___ SUPPLIED INFORMATION ___

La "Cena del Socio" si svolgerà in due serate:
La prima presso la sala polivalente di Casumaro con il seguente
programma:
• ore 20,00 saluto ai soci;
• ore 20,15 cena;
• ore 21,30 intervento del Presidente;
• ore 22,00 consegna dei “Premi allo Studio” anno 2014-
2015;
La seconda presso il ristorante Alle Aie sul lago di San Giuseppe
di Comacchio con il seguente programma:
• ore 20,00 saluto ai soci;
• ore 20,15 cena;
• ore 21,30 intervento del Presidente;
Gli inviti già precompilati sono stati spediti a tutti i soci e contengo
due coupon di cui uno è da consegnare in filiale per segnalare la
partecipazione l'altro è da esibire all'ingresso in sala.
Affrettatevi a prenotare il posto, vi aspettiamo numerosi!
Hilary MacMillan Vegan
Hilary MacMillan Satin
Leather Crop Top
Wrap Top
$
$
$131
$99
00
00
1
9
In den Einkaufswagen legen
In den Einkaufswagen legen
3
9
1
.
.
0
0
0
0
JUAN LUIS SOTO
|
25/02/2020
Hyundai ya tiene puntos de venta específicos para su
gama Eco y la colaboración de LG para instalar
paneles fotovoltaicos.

___
___ SUPPLIED INFORMATION ___

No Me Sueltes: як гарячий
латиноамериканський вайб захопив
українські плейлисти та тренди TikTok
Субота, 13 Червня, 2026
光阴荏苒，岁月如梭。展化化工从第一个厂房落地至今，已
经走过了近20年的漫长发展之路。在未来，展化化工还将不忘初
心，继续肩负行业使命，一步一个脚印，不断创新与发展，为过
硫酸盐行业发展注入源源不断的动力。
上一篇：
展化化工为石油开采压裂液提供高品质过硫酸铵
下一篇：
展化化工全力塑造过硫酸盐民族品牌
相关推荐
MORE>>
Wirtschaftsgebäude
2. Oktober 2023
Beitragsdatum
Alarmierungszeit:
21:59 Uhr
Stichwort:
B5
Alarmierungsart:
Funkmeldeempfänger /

___
___ SUPPLIED INFORMATION ___

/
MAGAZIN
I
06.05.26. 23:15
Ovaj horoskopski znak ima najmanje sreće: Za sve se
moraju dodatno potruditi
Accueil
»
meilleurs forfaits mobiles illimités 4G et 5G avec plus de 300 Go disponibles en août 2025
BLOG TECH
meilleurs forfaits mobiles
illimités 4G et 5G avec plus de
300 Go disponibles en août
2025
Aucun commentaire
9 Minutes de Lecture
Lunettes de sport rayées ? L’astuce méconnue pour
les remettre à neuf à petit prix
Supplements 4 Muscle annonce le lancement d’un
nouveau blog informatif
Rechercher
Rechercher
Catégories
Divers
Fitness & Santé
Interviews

___

▸ THE PROBLEM
Look through the entries for lines containing the word "meilleurs" and return each one.

▸ RESPONSE
meilleurs forfaits mobiles illimités 4G et 5G avec plus de 300 Go disponibles en août 2025
meilleurs forfaits mobiles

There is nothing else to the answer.